[Extracted entries — start]

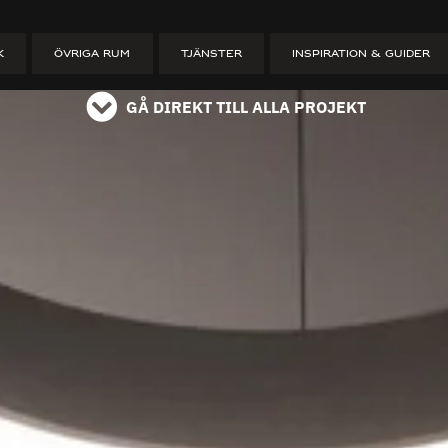
ET
K
ÖVRIGA RUM
TJÄNSTER
INSPIRATION & GUIDER
GÅ DIREKT TILL ALLA PROJEKT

[Extracted entries — finish]

Problem statement: In the records above, return precisely the line containing "INSPIRATION & GUIDER" and each line that comes after it, up to the final one.

Completed exercise:
INSPIRATION & GUIDER
GÅ DIREKT TILL ALLA PROJEKT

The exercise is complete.